La souffrance a-t-elle du sens ?

Homélie prêchée à la messe du dimanche des Rameaux 2010

Une vielle doctrine doloriste est de retour. Pour les adeptes de cette vision du monde, la souffrance a de la valeur ; il est bon de la vivre ; plus encore, c’est nécessaire ! Ainsi ces milieux font-ils l’apologie de ceux qui ont volontairement souffert et ajouté aux souffrances venues avec la maladie, par des privations, des pénitences ou des flagellations. Ils invitent donc à souffrir, puisque, selon eux, la souffrance comme telle a de la valeur aux yeux de Dieu. Pourtant, le goût de la souffrance est suspect aux yeux de tous ceux qui ont quelque lucidité sur la vie humaine. Il cache une complaisance avec la cruauté, la haine de soi et des autres… Il cache une perversion : jouir de souffrir et de faire souffrir. Comment ne pas être inquiets de ce retour de l’apologie du sacrifice et de l’expiation ?

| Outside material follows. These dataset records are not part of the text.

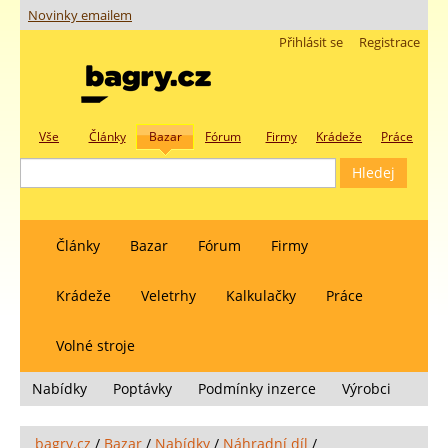
Novinky emailem
Přihlásit se
Registrace
Vše
Články
Bazar
Fórum
Firmy
Krádeže
Práce
Články
Bazar
Fórum
Firmy
Krádeže
Veletrhy
Kalkulačky
Práce
Volné stroje
Nabídky
Poptávky
Podmínky inzerce
Výrobci
bagry.cz
/
Bazar
/
Nabídky
/
Náhradní díl
/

Or la lecture de la Passion montre qu’il n’y a en Jésus aucune complaisance à l’égard de la souffrance. Le récit évangélique montre que Jésus n’a pas dérogé à son choix premier: l’amour de la vie. Certes, Jésus affronte la souffrance ; mais il est clair que le récit nous en montre l’odieux dans toutes ses formes. Judas trahit, les disciples s’enfuient au moment de l’arrestation, Pierre renie, le Sanhédrin est empli de malveillance, Hérode est le bouffon du pouvoir, Pilate abandonne par faiblesse, les soldats torturent avec cruauté, la foule est dans l’imposture en préférant la vie de l’assassin à celle du juste… Tout cela nous est rapporté avec une extrême discrétion. Pas la moindre complaisance avec la souffrance, à l’encontre de ce que montrent le cinéma américain ou les pieuses images doloristes… Dans les évangiles, il n’y a aucune compromission avec le spectacle de la cruauté. Bien au contraire.

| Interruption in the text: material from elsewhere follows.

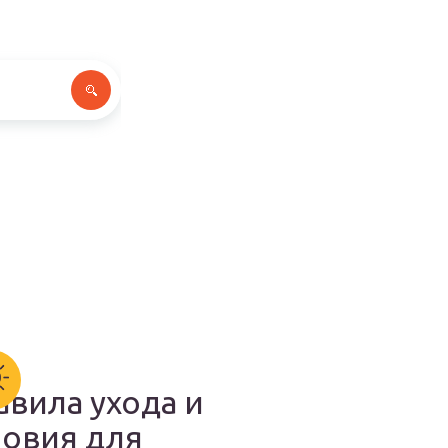
авила ухода и
ловия для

Ce rejet de la valeur de la souffrance n’est pas naïveté. La souffrance existe. Elle fait partie de la vie, mais si une vie sans souffrance est une vie rêvée, ce n’est pas une raison de la vouloir pour elle-même. Ainsi Jésus rencontre la souffrance et il la subit. Il aurait pu l’éviter. Mais s’il avait fait ainsi, il aurait trahi la mission reçue de son Père. S’il n’a pas éludé de la rencontrer et de la vivre, c’est qu’il y a une raison ; il est facile de le dire d’un mot : solidarité.

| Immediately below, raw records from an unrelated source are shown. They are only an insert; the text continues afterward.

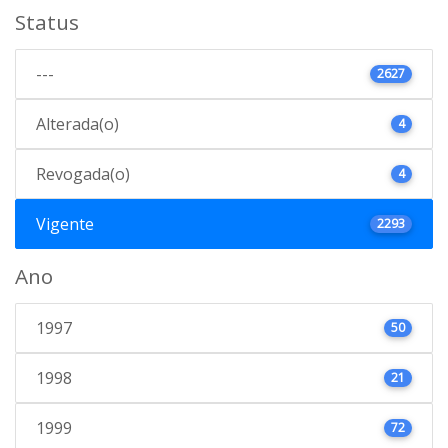
Status
---
2627
Alterada(o)
4
Revogada(o)
4
Vigente
2293
Ano
1997
50
1998
21
1999
72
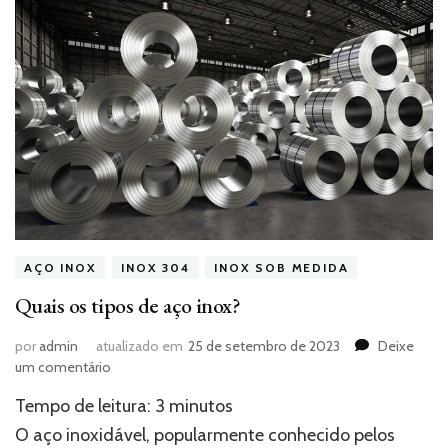
AÇO INOX
INOX 304
INOX SOB MEDIDA
Quais os tipos de aço inox?
por
admin
atualizado em
25 de setembro de 2023
Deixe
em
um comentário
Quais
Tempo de leitura:
3
minutos
os
tipos
O aço inoxidável, popularmente conhecido pelos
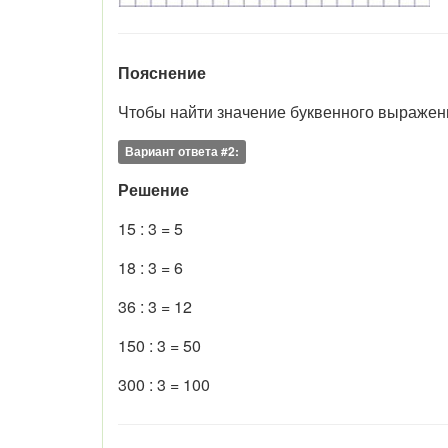
Пояснение
Чтобы найти значение буквенного выражени
Вариант ответа #2:
Решение
15 : 3 = 5
18 : 3 = 6
36 : 3 = 12
150 : 3 = 50
300 : 3 = 100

Jésus vient accomplir la mission que Dieu lui a confiée : conduire le peuple à la liberté et à la paix. Jésus a choisi pour cela un chemin de liberté et de vérité. C’était donc une rupture avec des forces d’oppression et de mensonge. C’était un combat contre des forces immenses et cruelles. Impossible de suivre le chemin de la vérité et de la justice sans s’exposer à sa violence. Jésus a accepté le combat. Il n’a pas choisi les chemins de la ruse, de la corruption ou de la domination (comme le rappelle le premier dimanche de carême). Jésus a connu la souffrance pour ce motif et par là il est devenu solidaire de ceux qui portent la douleur de la vie et l’injustice de leur condition. Ainsi la souffrance n’est-elle pas valorisée comme telle ; elle est vécue par raison de solidarité. À raison de cet amour, elle prend sens.

Le sens nous est donné par trois témoins de la souffrance de Jésus. D’abord les deux brigands crucifiés avec lui. Le premier se révolte contre son sort et attend de la force de Jésus une évasion spectaculaire. Le second reconnaît ce qui est de l’ordre de la justice et par cette parole de reconnaissance manifeste que Jésus vit dans l’amour. Le troisième témoin est le centurion. Cet homme de guerre savait ce qu’est la mort (la mort du combat, mort donnée et mort reçue) et le visage de l’homme défiguré. En voyant mourir Jésus, il a reconnu la grandeur d’une vie qui n’avait rien éludé des difficultés de l’existence, mais au contraire leur a donné du sens.

Ainsi nous pouvons entendre la parole que Jésus adresse à celui qui souffre à ses côtés : entrer dans le paradis de Dieu et nous pouvons faire nôtre la confession de foi du centurion : la passion de Jésus révèle quelque chose de son identité de Fils de Dieu.